Saved entries:
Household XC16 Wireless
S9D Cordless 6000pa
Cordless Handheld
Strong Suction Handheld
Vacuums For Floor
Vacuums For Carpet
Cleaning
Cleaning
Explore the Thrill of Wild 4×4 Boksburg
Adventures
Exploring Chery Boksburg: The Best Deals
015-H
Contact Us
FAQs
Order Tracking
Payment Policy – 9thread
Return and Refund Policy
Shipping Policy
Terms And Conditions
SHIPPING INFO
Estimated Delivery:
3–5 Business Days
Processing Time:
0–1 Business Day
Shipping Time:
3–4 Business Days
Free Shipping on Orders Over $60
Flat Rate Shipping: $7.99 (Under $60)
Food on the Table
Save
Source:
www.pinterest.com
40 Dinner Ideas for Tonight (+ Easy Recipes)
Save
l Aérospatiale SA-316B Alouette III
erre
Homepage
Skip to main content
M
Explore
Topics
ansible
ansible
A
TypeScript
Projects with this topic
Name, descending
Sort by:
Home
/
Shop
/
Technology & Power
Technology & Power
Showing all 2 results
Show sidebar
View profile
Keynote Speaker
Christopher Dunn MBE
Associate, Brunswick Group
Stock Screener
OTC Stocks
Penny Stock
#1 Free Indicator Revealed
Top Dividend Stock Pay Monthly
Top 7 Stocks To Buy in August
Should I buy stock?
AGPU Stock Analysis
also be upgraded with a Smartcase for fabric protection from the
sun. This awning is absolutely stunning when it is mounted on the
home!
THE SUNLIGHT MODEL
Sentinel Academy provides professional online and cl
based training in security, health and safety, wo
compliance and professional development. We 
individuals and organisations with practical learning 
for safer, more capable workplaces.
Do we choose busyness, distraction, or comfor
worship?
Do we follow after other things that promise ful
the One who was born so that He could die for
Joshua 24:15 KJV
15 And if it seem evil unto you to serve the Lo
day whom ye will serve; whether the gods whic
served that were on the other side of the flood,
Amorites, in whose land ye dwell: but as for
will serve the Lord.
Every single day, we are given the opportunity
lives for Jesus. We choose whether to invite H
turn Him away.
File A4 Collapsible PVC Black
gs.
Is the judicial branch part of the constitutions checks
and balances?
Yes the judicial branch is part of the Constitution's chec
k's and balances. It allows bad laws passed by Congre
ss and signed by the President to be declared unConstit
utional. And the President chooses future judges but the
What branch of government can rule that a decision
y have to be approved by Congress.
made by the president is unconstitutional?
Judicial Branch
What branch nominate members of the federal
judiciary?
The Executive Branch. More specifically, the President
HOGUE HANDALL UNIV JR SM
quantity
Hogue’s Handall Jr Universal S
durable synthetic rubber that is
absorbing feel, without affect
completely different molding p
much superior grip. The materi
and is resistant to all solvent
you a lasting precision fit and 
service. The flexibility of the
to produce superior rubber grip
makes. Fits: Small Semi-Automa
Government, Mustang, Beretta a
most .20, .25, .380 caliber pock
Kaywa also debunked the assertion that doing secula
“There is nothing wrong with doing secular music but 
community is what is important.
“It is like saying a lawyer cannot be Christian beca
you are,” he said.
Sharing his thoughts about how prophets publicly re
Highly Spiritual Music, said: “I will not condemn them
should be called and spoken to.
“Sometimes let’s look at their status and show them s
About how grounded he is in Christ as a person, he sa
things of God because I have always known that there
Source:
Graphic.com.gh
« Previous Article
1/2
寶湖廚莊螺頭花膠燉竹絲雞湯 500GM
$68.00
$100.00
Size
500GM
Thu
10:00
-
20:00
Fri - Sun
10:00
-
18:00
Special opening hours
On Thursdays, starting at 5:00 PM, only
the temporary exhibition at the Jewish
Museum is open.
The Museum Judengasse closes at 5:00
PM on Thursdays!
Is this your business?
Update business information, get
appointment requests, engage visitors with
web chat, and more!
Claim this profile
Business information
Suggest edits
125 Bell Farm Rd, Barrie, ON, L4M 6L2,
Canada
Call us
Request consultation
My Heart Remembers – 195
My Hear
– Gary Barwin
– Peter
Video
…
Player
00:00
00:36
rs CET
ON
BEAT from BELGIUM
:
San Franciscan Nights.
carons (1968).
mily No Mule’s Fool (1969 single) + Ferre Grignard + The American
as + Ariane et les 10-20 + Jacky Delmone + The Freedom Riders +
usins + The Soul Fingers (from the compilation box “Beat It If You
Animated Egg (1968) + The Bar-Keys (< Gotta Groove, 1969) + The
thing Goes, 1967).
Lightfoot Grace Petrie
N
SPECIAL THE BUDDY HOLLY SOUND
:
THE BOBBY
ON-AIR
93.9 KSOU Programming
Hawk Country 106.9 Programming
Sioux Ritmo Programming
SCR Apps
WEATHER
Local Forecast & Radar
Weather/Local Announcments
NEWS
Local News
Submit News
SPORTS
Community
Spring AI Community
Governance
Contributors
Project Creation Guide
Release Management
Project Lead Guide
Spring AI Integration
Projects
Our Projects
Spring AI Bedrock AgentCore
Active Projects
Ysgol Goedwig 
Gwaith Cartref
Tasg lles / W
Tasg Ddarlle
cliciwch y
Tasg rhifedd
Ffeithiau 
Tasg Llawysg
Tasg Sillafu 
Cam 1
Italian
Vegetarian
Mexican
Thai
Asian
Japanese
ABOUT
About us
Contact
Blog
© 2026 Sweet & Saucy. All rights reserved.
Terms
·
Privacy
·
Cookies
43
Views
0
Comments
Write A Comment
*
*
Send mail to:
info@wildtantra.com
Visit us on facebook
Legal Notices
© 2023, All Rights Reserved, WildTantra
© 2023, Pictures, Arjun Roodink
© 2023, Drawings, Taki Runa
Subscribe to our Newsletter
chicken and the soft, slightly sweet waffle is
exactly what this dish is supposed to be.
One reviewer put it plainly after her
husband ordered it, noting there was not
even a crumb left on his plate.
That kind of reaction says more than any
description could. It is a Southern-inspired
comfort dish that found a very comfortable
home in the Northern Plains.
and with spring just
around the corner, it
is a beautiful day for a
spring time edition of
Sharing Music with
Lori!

WORK TO COMPLETE: Having read the records, return each one exactly.

RESPONSE FOR THIS EXERCISE:
Household XC16 Wireless
S9D Cordless 6000pa
Cordless Handheld
Strong Suction Handheld
Vacuums For Floor
Vacuums For Carpet
Cleaning
Cleaning
Explore the Thrill of Wild 4×4 Boksburg
Adventures
Exploring Chery Boksburg: The Best Deals
015-H
Contact Us
FAQs
Order Tracking
Payment Policy – 9thread
Return and Refund Policy
Shipping Policy
Terms And Conditions
SHIPPING INFO
Estimated Delivery:
3–5 Business Days
Processing Time:
0–1 Business Day
Shipping Time:
3–4 Business Days
Free Shipping on Orders Over $60
Flat Rate Shipping: $7.99 (Under $60)
Food on the Table
Save
Source:
www.pinterest.com
40 Dinner Ideas for Tonight (+ Easy Recipes)
Save
l Aérospatiale SA-316B Alouette III
erre
Homepage
Skip to main content
M
Explore
Topics
ansible
ansible
A
TypeScript
Projects with this topic
Name, descending
Sort by:
Home
/
Shop
/
Technology & Power
Technology & Power
Showing all 2 results
Show sidebar
View profile
Keynote Speaker
Christopher Dunn MBE
Associate, Brunswick Group
Stock Screener
OTC Stocks
Penny Stock
#1 Free Indicator Revealed
Top Dividend Stock Pay Monthly
Top 7 Stocks To Buy in August
Should I buy stock?
AGPU Stock Analysis
also be upgraded with a Smartcase for fabric protection from the
sun. This awning is absolutely stunning when it is mounted on the
home!
THE SUNLIGHT MODEL
Sentinel Academy provides professional online and cl
based training in security, health and safety, wo
compliance and professional development. We 
individuals and organisations with practical learning 
for safer, more capable workplaces.
Do we choose busyness, distraction, or comfor
worship?
Do we follow after other things that promise ful
the One who was born so that He could die for
Joshua 24:15 KJV
15 And if it seem evil unto you to serve the Lo
day whom ye will serve; whether the gods whic
served that were on the other side of the flood,
Amorites, in whose land ye dwell: but as for
will serve the Lord.
Every single day, we are given the opportunity
lives for Jesus. We choose whether to invite H
turn Him away.
File A4 Collapsible PVC Black
gs.
Is the judicial branch part of the constitutions checks
and balances?
Yes the judicial branch is part of the Constitution's chec
k's and balances. It allows bad laws passed by Congre
ss and signed by the President to be declared unConstit
utional. And the President chooses future judges but the
What branch of government can rule that a decision
y have to be approved by Congress.
made by the president is unconstitutional?
Judicial Branch
What branch nominate members of the federal
judiciary?
The Executive Branch. More specifically, the President
HOGUE HANDALL UNIV JR SM
quantity
Hogue’s Handall Jr Universal S
durable synthetic rubber that is
absorbing feel, without affect
completely different molding p
much superior grip. The materi
and is resistant to all solvent
you a lasting precision fit and 
service. The flexibility of the
to produce superior rubber grip
makes. Fits: Small Semi-Automa
Government, Mustang, Beretta a
most .20, .25, .380 caliber pock
Kaywa also debunked the assertion that doing secula
“There is nothing wrong with doing secular music but 
community is what is important.
“It is like saying a lawyer cannot be Christian beca
you are,” he said.
Sharing his thoughts about how prophets publicly re
Highly Spiritual Music, said: “I will not condemn them
should be called and spoken to.
“Sometimes let’s look at their status and show them s
About how grounded he is in Christ as a person, he sa
things of God because I have always known that there
Source:
Graphic.com.gh
« Previous Article
1/2
寶湖廚莊螺頭花膠燉竹絲雞湯 500GM
$68.00
$100.00
Size
500GM
Thu
10:00
-
20:00
Fri - Sun
10:00
-
18:00
Special opening hours
On Thursdays, starting at 5:00 PM, only
the temporary exhibition at the Jewish
Museum is open.
The Museum Judengasse closes at 5:00
PM on Thursdays!
Is this your business?
Update business information, get
appointment requests, engage visitors with
web chat, and more!
Claim this profile
Business information
Suggest edits
125 Bell Farm Rd, Barrie, ON, L4M 6L2,
Canada
Call us
Request consultation
My Heart Remembers – 195
My Hear
– Gary Barwin
– Peter
Video
…
Player
00:00
00:36
rs CET
ON
BEAT from BELGIUM
:
San Franciscan Nights.
carons (1968).
mily No Mule’s Fool (1969 single) + Ferre Grignard + The American
as + Ariane et les 10-20 + Jacky Delmone + The Freedom Riders +
usins + The Soul Fingers (from the compilation box “Beat It If You
Animated Egg (1968) + The Bar-Keys (< Gotta Groove, 1969) + The
thing Goes, 1967).
Lightfoot Grace Petrie
N
SPECIAL THE BUDDY HOLLY SOUND
:
THE BOBBY
ON-AIR
93.9 KSOU Programming
Hawk Country 106.9 Programming
Sioux Ritmo Programming
SCR Apps
WEATHER
Local Forecast & Radar
Weather/Local Announcments
NEWS
Local News
Submit News
SPORTS
Community
Spring AI Community
Governance
Contributors
Project Creation Guide
Release Management
Project Lead Guide
Spring AI Integration
Projects
Our Projects
Spring AI Bedrock AgentCore
Active Projects
Ysgol Goedwig 
Gwaith Cartref
Tasg lles / W
Tasg Ddarlle
cliciwch y
Tasg rhifedd
Ffeithiau 
Tasg Llawysg
Tasg Sillafu 
Cam 1
Italian
Vegetarian
Mexican
Thai
Asian
Japanese
ABOUT
About us
Contact
Blog
© 2026 Sweet & Saucy. All rights reserved.
Terms
·
Privacy
·
Cookies
43
Views
0
Comments
Write A Comment
*
*
Send mail to:
info@wildtantra.com
Visit us on facebook
Legal Notices
© 2023, All Rights Reserved, WildTantra
© 2023, Pictures, Arjun Roodink
© 2023, Drawings, Taki Runa
Subscribe to our Newsletter
chicken and the soft, slightly sweet waffle is
exactly what this dish is supposed to be.
One reviewer put it plainly after her
husband ordered it, noting there was not
even a crumb left on his plate.
That kind of reaction says more than any
description could. It is a Southern-inspired
comfort dish that found a very comfortable
home in the Northern Plains.
and with spring just
around the corner, it
is a beautiful day for a
spring time edition of
Sharing Music with
Lori!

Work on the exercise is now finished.